This opinion will be unpublished and
may not be cited except as provided by
Minn. Stat. ' 480A.08, subd. 3 (1994).

STATE OF MINNESOTA
IN COURT OF APPEALS
C3-96-542

Televentures, Inc.,
Respondent,

vs.

Auto-Owners Insurance Company,
Appellant.

Filed July 23, 1996
Reversed
Short, Judge

Ramsey County District Court
File No. C1959452

Gudrun Emrich, Afton Law Office, P.A., 3121 South St. Croix Trail, Suite 204, Afton, MN 55001 (for Respondent)

Joseph F. Lulic, Timothy L. Blakely, Margaret K. Ackerman, Hanson Lulic & Krall, 920 Second Avenue South, Suite 500, Minneapolis, MN 55402 (for Appellant)

Considered and decided by Short, Presiding Judge, Schumacher, Judge, and Foley, Judge.*

U N P U B L I S H E D O P I N I O N

SHORT, Judge

After Auto-Owners Insurance Company denied its insurance claim, Televentures, Inc. sought legal redress. In an attempt to commence this action, Televentures served the attorney who had represented Auto-Owners during the claim's investigation by leaving a copy of the summons and complaint with a receptionist at the attorney's law firm. Auto-Owners received notice of the complaint and filed an answer alleging ineffective service of process, but the trial court denied its motion to dismiss. On appeal, Auto-Owners argues the trial court erred in concluding: (1) the law firm enjoyed implied authority to receive service of process for its client Auto-Owners; and (2) the receptionist could accept service of process on behalf of the attorneys at the law firm. We reverse.

D E C I S I O N

A trial court's denial of a motion to dismiss on the grounds of ineffective service of process is appealable as a matter of right. See In re State & Regents Bldg. Asbestos Cases, 435 N.W.2d 521, 522 (Minn. 1989) (citing Hunt v. Nevada State Bank, 285 Minn. 77, 88-89, 172 N.W.2d 292, 299-300 (1969), cert. denied, 397 U.S. 1010 (1970), and noting the vitality of this rule). The effectiveness of service involves a question of law, which we review de novo. Frost-Benco Elec. Ass'n v. Minnesota Pub. Utils. Comm'n, 358 N.W.2d 639, 642 (Minn. 1984) (de novo review of legal questions); Amdahl v. Stonewall Ins. Co., 484 N.W.2d 811, 814 (Minn. App. 1992) (sufficiency of service presents a legal question), review denied (Minn. July 16, 1992). When reviewing motions to dismiss based on personal jurisdiction, the allegations of the plaintiff are assumed to be true. Hunt, 285 Minn. at 82-83, 172 N.W.2d at 296-97.

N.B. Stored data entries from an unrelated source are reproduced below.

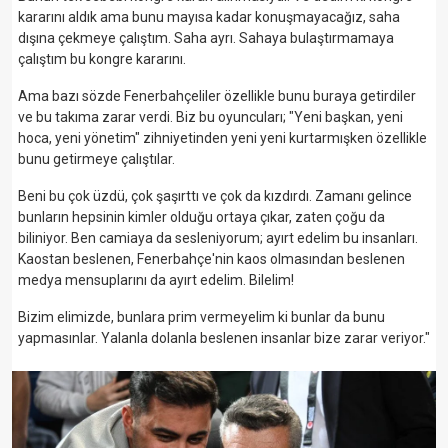
kararını aldık ama bunu mayısa kadar konuşmayacağız, saha
dışına çekmeye çalıştım. Saha ayrı. Sahaya bulaştırmamaya
çalıştım bu kongre kararını.
Ama bazı sözde Fenerbahçeliler özellikle bunu buraya getirdiler
ve bu takıma zarar verdi. Biz bu oyuncuları; "Yeni başkan, yeni
hoca, yeni yönetim" zihniyetinden yeni yeni kurtarmışken özellikle
bunu getirmeye çalıştılar.
Beni bu çok üzdü, çok şaşırttı ve çok da kızdırdı. Zamanı gelince
bunların hepsinin kimler olduğu ortaya çıkar, zaten çoğu da
biliniyor. Ben camiaya da sesleniyorum; ayırt edelim bu insanları.
Kaostan beslenen, Fenerbahçe'nin kaos olmasından beslenen
medya mensuplarını da ayırt edelim. Bilelim!
Bizim elimizde, bunlara prim vermeyelim ki bunlar da bunu
yapmasınlar. Yalanla dolanla beslenen insanlar bize zarar veriyor."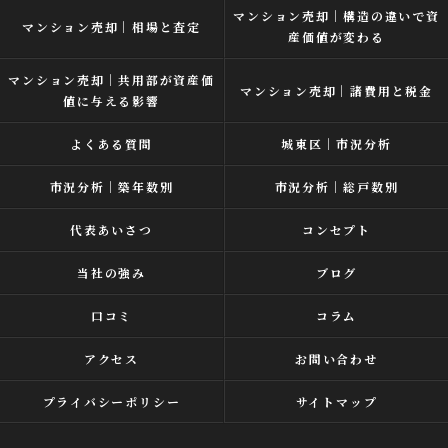
マンション売却｜構造の違いで資
マンション売却｜相場と査定
産価値が変わる
マンション売却｜共用部が資産価
マンション売却｜諸費用と税金
値に与える影響
よくある質問
城東区｜市況分析
市況分析｜築年数別
市況分析｜総戸数別
代表あいさつ
コンセプト
当社の強み
ブログ
口コミ
コラム
アクセス
お問い合わせ
プライバシーポリシー
サイトマップ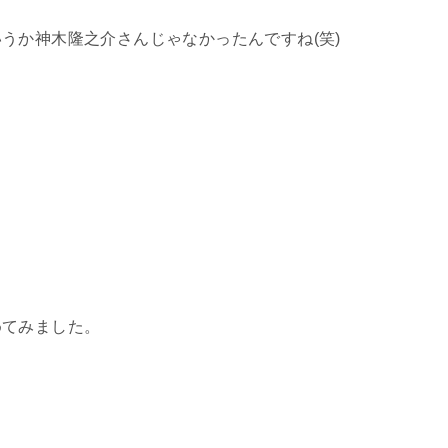
うか神木隆之介さんじゃなかったんですね(笑)
めてみました。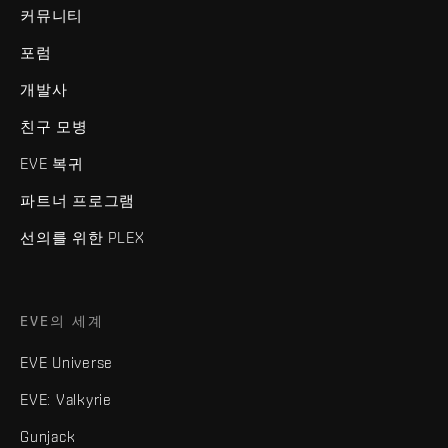
커뮤니티
포럼
개발사
친구 모병
EVE 복귀
파트너 프로그램
선의를 위한 PLEX
EVE의 세계
EVE Universe
EVE: Valkyrie
Gunjack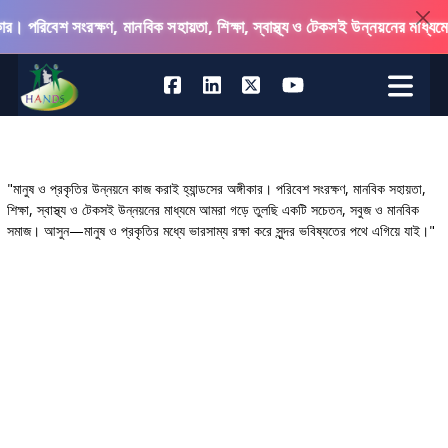
েশ সংরক্ষণ, মানবিক সহায়তা, শিক্ষা, স্বাস্থ্য ও টেকসই উন্নয়নের মাধ্যমে আমরা
"মানুষ ও প্রকৃতির উন্নয়নে কাজ করাই হ্যান্ডসের অঙ্গীকার। পরিবেশ সংরক্ষণ, মানবিক সহায়তা,
শিক্ষা, স্বাস্থ্য ও টেকসই উন্নয়নের মাধ্যমে আমরা গড়ে তুলছি একটি সচেতন, সবুজ ও মানবিক
সমাজ। আসুন—মানুষ ও প্রকৃতির মধ্যে ভারসাম্য রক্ষা করে সুন্দর ভবিষ্যতের পথে এগিয়ে যাই।"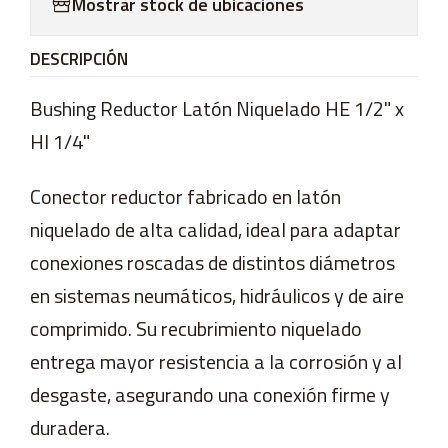
Mostrar stock de ubicaciones
DESCRIPCIÓN
Bushing Reductor Latón Niquelado HE 1/2" x
HI 1/4"
Conector reductor fabricado en latón
niquelado de alta calidad, ideal para adaptar
conexiones roscadas de distintos diámetros
en sistemas neumáticos, hidráulicos y de aire
comprimido. Su recubrimiento niquelado
entrega mayor resistencia a la corrosión y al
desgaste, asegurando una conexión firme y
duradera.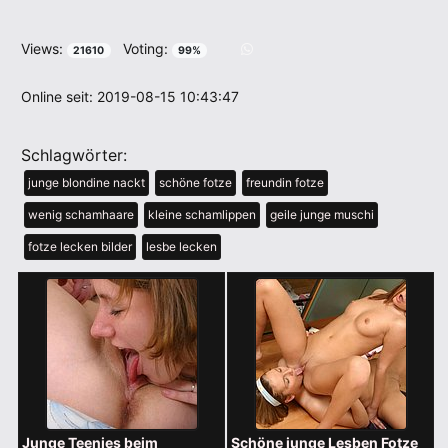
Views:
Voting:
21610
99%
Online seit: 2019-08-15 10:43:47
Schlagwörter:
junge blondine nackt
schöne fotze
freundin fotze
wenig schamhaare
kleine schamlippen
geile junge muschi
fotze lecken bilder
lesbe lecken
Junge Teenies beim
Schöne junge Lesben Fotze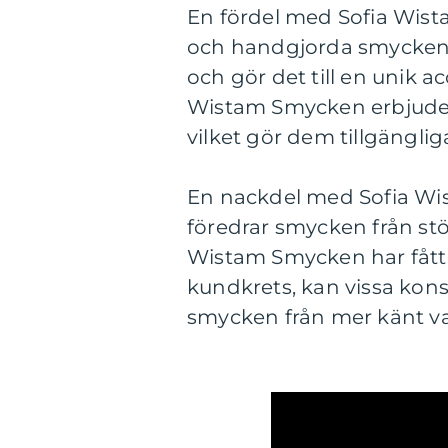
En fördel med Sofia Wist
och handgjorda smycken.
och gör det till en unik a
Wistam Smycken erbjuder h
vilket gör dem tillgängli
En nackdel med Sofia Wis
föredrar smycken från st
Wistam Smycken har fått
kundkrets, kan vissa ko
smycken från mer känt v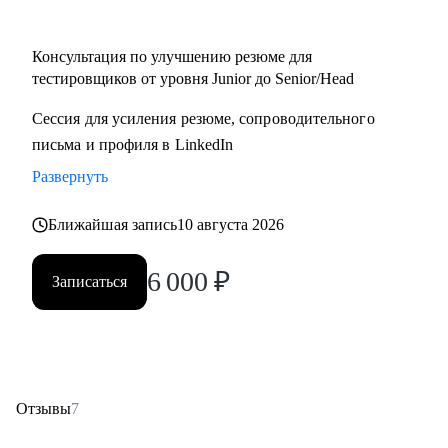
• Начинающий / Junior QA
• Middle/Senior QA
Консультация по улучшению резюме для
• QA Lead
тестировщиков от уровня Junior до Senior/Head
Сессия для усиления резюме, сопроводительного
письма и профиля в LinkedIn
Развернуть
Ближайшая запись
10 августа 2026
6 000
₽
Записаться
Отзывы
7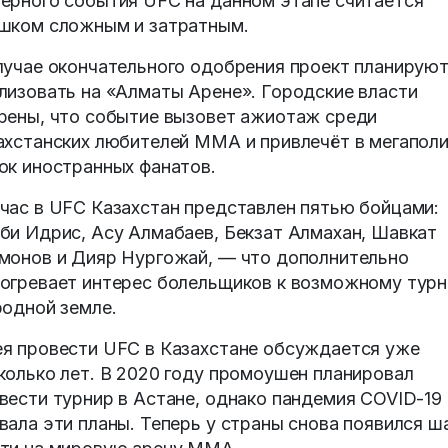
ерного события UFC на данном этапе считается
шком сложным и затратным.
лучае окончательного одобрения проект планирую
лизовать на «Алматы Арене». Городские власти
рены, что событие вызовет ажиотаж среди
ахстанских любителей ММА и привлечёт в мегапол
ок иностранных фанатов.
час в UFC Казахстан представлен пятью бойцами:
би Идрис, Асу Алмабаев, Бекзат Алмахан, Шавкат
монов и Дияр Нургожай, — что дополнительно
огревает интерес болельщиков к возможному тур
родной земле.
я провести UFC в Казахстане обсуждается уже
колько лет. В 2020 году промоушен планировал
вести турнир в Астане, однако пандемия COVID-19
вала эти планы. Теперь у страны снова появился ш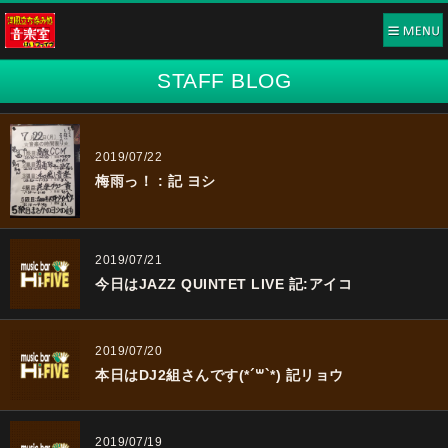
STAFF BLOG
2019/07/22
梅雨っ！ : 記 ヨシ
2019/07/21
今日はJAZZ QUINTET LIVE 記:アイコ
2019/07/20
本日はDJ2組さんです(*´꒳`*) 記リョウ
2019/07/19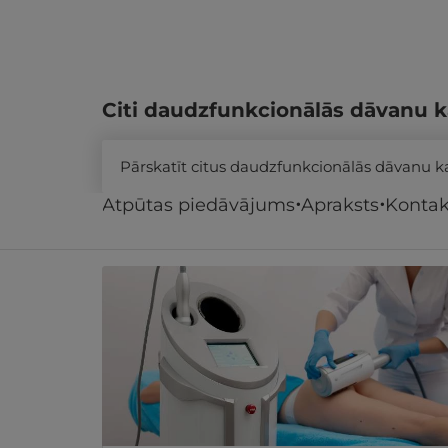
Citi daudzfunkcionālās dāvanu k
Pārskatīt citus daudzfunkcionālās dāvanu 
Atpūtas piedāvājums
Apraksts
Kontak
Līdzīgi atpūtas piedāvājumi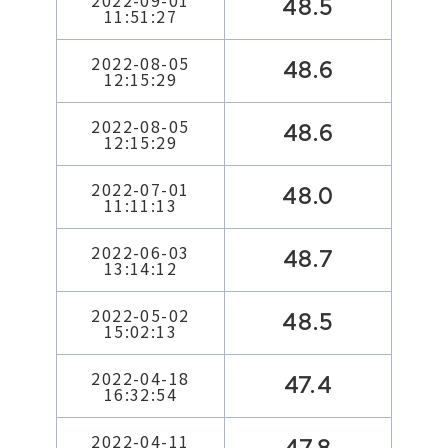
2022-09-01
48.5
11:51:27
2022-08-05
48.6
12:15:29
2022-08-05
48.6
12:15:29
2022-07-01
48.0
11:11:13
2022-06-03
48.7
13:14:12
2022-05-02
48.5
15:02:13
2022-04-18
47.4
16:32:54
2022-04-11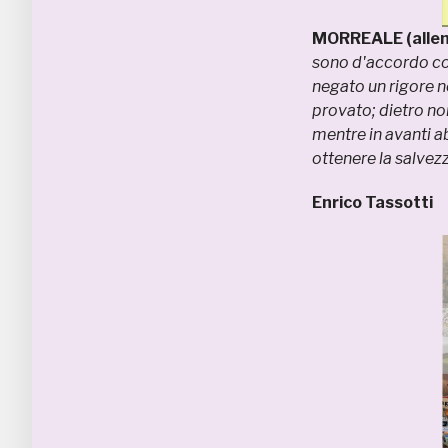
MORREALE (alle
sono d'accordo con
negato un rigore 
provato; dietro no
mentre in avanti ab
ottenere la salvezz
Enrico Tassotti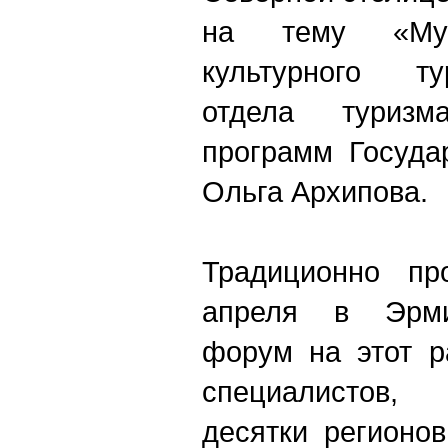
на тему «Му
культурного ту
отдела туриз
программ Госуда
Ольга Архипова.
Традиционно пр
апреля в Эрми
форум на этот р
специалистов
десятки регионо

A domestic or foreign corporation may be served by delivering a copy of the summons and complaint to (1) an officer or managing agent, (2) any agent authorized expressly or impliedly to receive service, or (3) any agent designated by statute to receive service. Minn. R. Civ. P. 4.03(c). While service-of-process rules should be construed liberally, service in an unauthorized manner is ineffective. See Derrick v. Drolson Co., 244 Minn. 144, 155, 69 N.W.2d 124, 131 (1955) (stating rule 4.03(c) should be liberally construed); Miller v. A.N. Webber, Inc., 484 N.W.2d 420, 422 (Minn. App. 1992) (noting unauthorized service is ineffective), review denied (Minn. June 10, 1992). However, substantial compliance combined with actual notice will subject a defendant to personal jurisdiction. Thiele v. Stich, 425 N.W.2d 580, 584 (Minn. 1988); see also Amdahl, 484 N.W.2d at 814 (applying this rule to service on a corporation).

I.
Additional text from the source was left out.